Am Friedhof grabe ich meine Hand in die kalte Erde. Hier werde ich liegen, wenn das Ich verstummt. 


Andere verlassen ihre Wohnung.

Andere haben keine Wohnung. 

Ich sehe andere aus meiner Perspektive. Ich deute Wirklichkeit. Manchmal bilde ich mir ein, die Welt zu verstehen. Wenn ich Macht hätte, wüsste ich, was zu tun wäre. Folgt mir! Die sozialen Medien leben davon, dass jeder eine Meinung hat. Und jeder hält seine Meinung für so wichtig, dass sie geschrieben werden muss. Auch ich schreibe. Du liest! Danke! Behalte, was hilft und vergiss,  was nicht hilft. Schreibe mir, wenn es Dich drängt, zu widersprechen. Jeder braucht den kritischen Blick des Du. Kritik ist unangenehm. Aber wir wachsen in der Begegnung.

Vielleicht trifft mich die Kritik. Vielleicht reagiere ich falsch. Vielleicht schweige ich aus Angst, selbst zu verletzen. 
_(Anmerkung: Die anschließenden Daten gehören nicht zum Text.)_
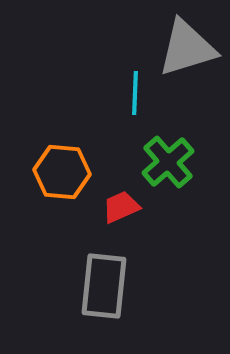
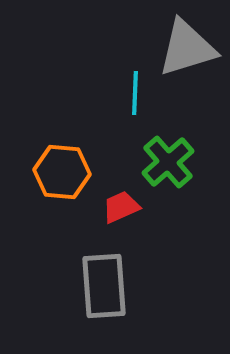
gray rectangle: rotated 10 degrees counterclockwise
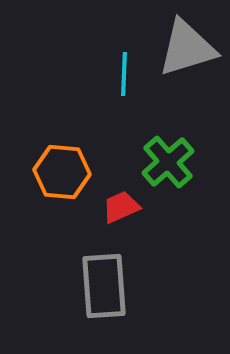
cyan line: moved 11 px left, 19 px up
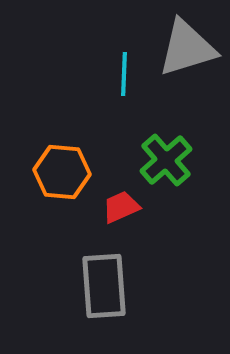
green cross: moved 2 px left, 2 px up
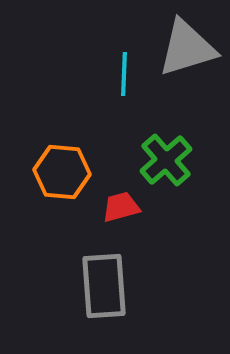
red trapezoid: rotated 9 degrees clockwise
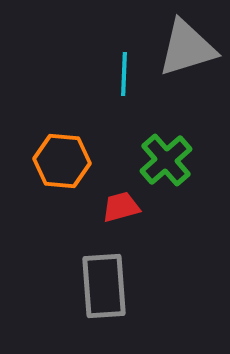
orange hexagon: moved 11 px up
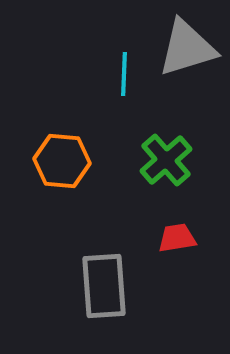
red trapezoid: moved 56 px right, 31 px down; rotated 6 degrees clockwise
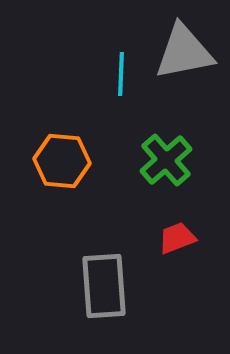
gray triangle: moved 3 px left, 4 px down; rotated 6 degrees clockwise
cyan line: moved 3 px left
red trapezoid: rotated 12 degrees counterclockwise
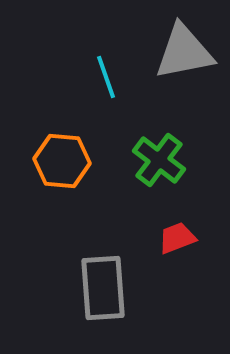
cyan line: moved 15 px left, 3 px down; rotated 21 degrees counterclockwise
green cross: moved 7 px left; rotated 12 degrees counterclockwise
gray rectangle: moved 1 px left, 2 px down
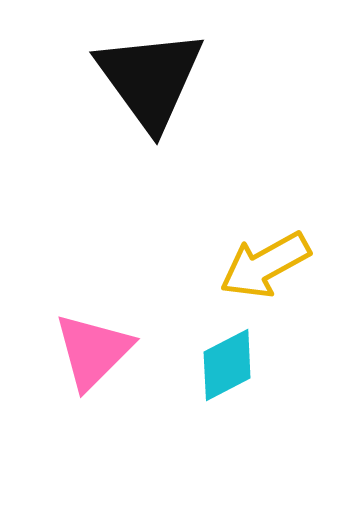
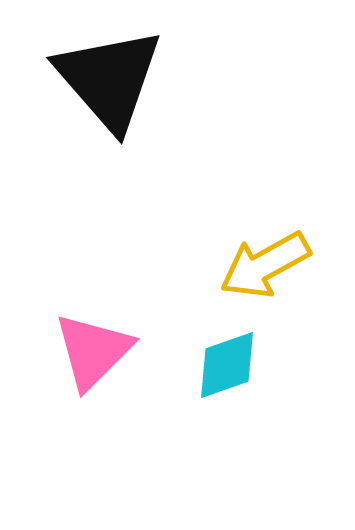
black triangle: moved 41 px left; rotated 5 degrees counterclockwise
cyan diamond: rotated 8 degrees clockwise
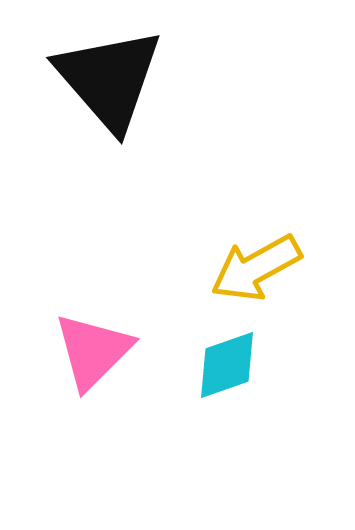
yellow arrow: moved 9 px left, 3 px down
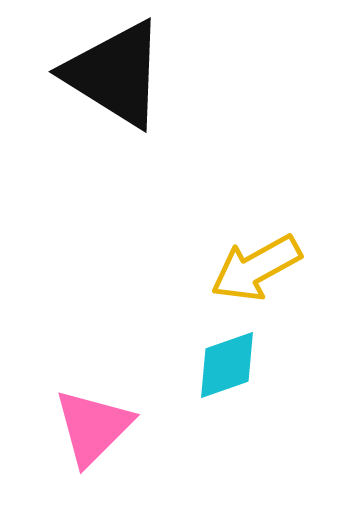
black triangle: moved 6 px right, 5 px up; rotated 17 degrees counterclockwise
pink triangle: moved 76 px down
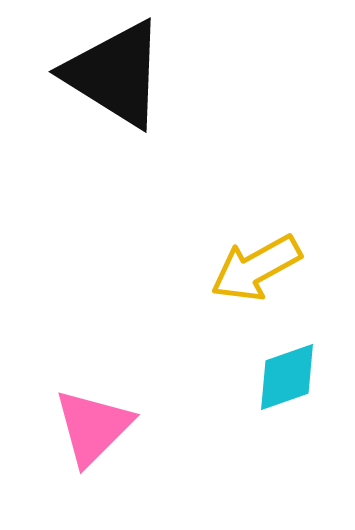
cyan diamond: moved 60 px right, 12 px down
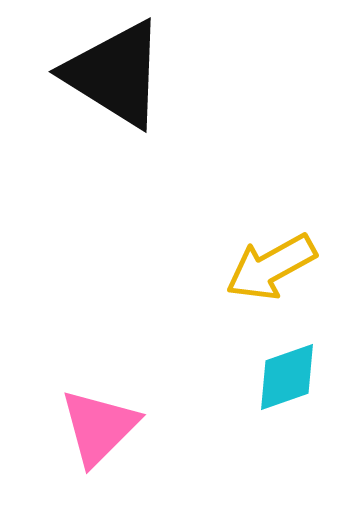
yellow arrow: moved 15 px right, 1 px up
pink triangle: moved 6 px right
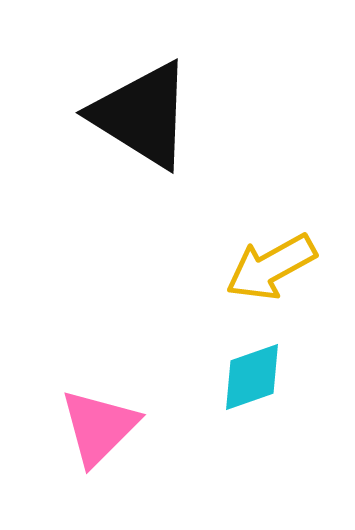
black triangle: moved 27 px right, 41 px down
cyan diamond: moved 35 px left
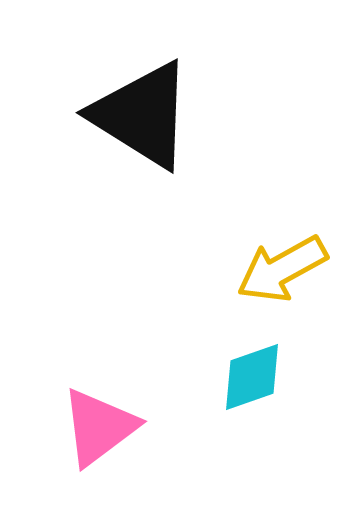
yellow arrow: moved 11 px right, 2 px down
pink triangle: rotated 8 degrees clockwise
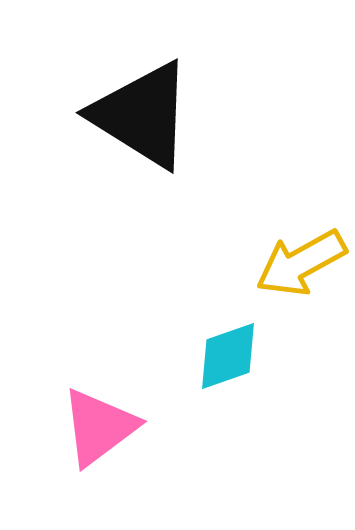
yellow arrow: moved 19 px right, 6 px up
cyan diamond: moved 24 px left, 21 px up
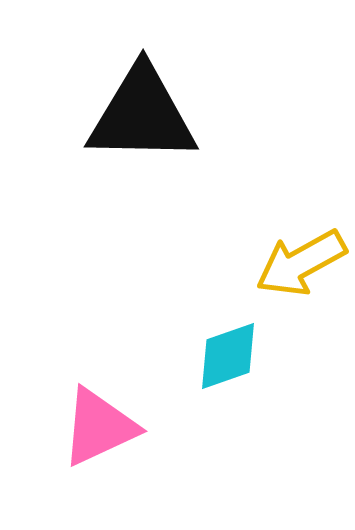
black triangle: rotated 31 degrees counterclockwise
pink triangle: rotated 12 degrees clockwise
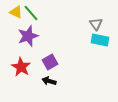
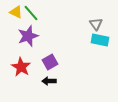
black arrow: rotated 16 degrees counterclockwise
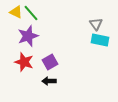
red star: moved 3 px right, 5 px up; rotated 12 degrees counterclockwise
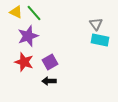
green line: moved 3 px right
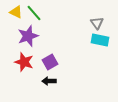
gray triangle: moved 1 px right, 1 px up
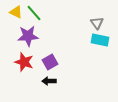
purple star: rotated 15 degrees clockwise
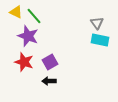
green line: moved 3 px down
purple star: rotated 25 degrees clockwise
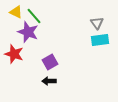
purple star: moved 4 px up
cyan rectangle: rotated 18 degrees counterclockwise
red star: moved 10 px left, 8 px up
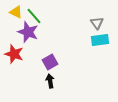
black arrow: moved 1 px right; rotated 80 degrees clockwise
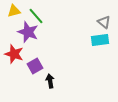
yellow triangle: moved 2 px left, 1 px up; rotated 40 degrees counterclockwise
green line: moved 2 px right
gray triangle: moved 7 px right, 1 px up; rotated 16 degrees counterclockwise
purple square: moved 15 px left, 4 px down
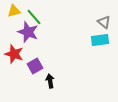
green line: moved 2 px left, 1 px down
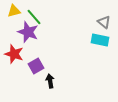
cyan rectangle: rotated 18 degrees clockwise
purple square: moved 1 px right
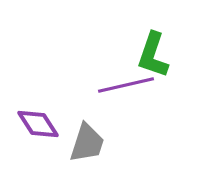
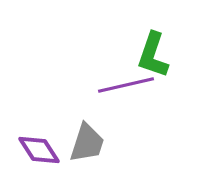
purple diamond: moved 1 px right, 26 px down
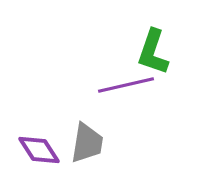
green L-shape: moved 3 px up
gray trapezoid: rotated 9 degrees counterclockwise
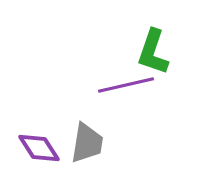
purple diamond: moved 2 px up
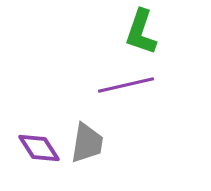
green L-shape: moved 12 px left, 20 px up
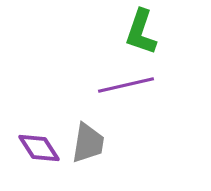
gray trapezoid: moved 1 px right
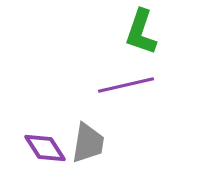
purple diamond: moved 6 px right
Tatsächlich fehlen uns ständig Informationen. Wir wissen nicht wirklich, warum der andere so handelt. Wir vertrauen oder misstrauen. 

Wir streben Macht an, um anderen zu helfen. Wir streben Macht an, um unsere eigene Ohnmacht zu übertönen. Wir wollen über unseren Tod hinaus sichtbar bleiben. In Worten. In eigenen Kindern.

Illusion.

Ich bin Windhauch. [Koh 1,2]

Man wird mich vergessen. 

Man wird auch die Könige und Diktatoren vergessen.

Man wird die machtvollen Reiche und Nationen vergessen. Wofür habt ihr gekämpft?

Die Erde verglüht in der Sonne. 

Sternenstaub sind wir. Sternenstaub werden wir.  

Ich erschrecke vor dem, was ich hier gerade geschrieben habe. Was geht in mir vor? Was wird der Text im Du auslösen? Werde ich den glimmenden Docht auslöschen? [Jes 42, 1-4] 

Sollte ich nicht besser den Text schnell löschen?

Wenn das Handy Dich dazu verführt, andere mit Worten zu verletzen, werfe es aus dem Fenster.


Ich höre in die Stille. Der Text bleibt. 


Unsichtbar ist nicht nur, was im Kopf anderer Menschen passiert. 

Unsichtbar ist auch, was in unserem Gehirn passiert. Das Ich entgleitet unserer Kontrolle. 

Vieles geschieht unbewusst. 

Am Ende müssen wir das Ich loslassen. 


„Sagen Sie ihm, dass dies für mich das Ende ist, aber auch der Anfang. Mit ihm glaube ich an unsere weltumspannende christliche Bruderschaft, die sich über allen nationalen Hass erhebt, und: dass unser Sieg gewiss ist.“

Diese letzte Botschaft richtete Bonhoeffer an George Bell. Bischof, Ökumeniker, aber vor allem Freund.

Entscheidende Gedanken wachsen in der Ohnmacht.

Die Strukturen und Bilder zerbrechen. Die eigenen Pläne zerschellen an den Klippen der harten Realität. 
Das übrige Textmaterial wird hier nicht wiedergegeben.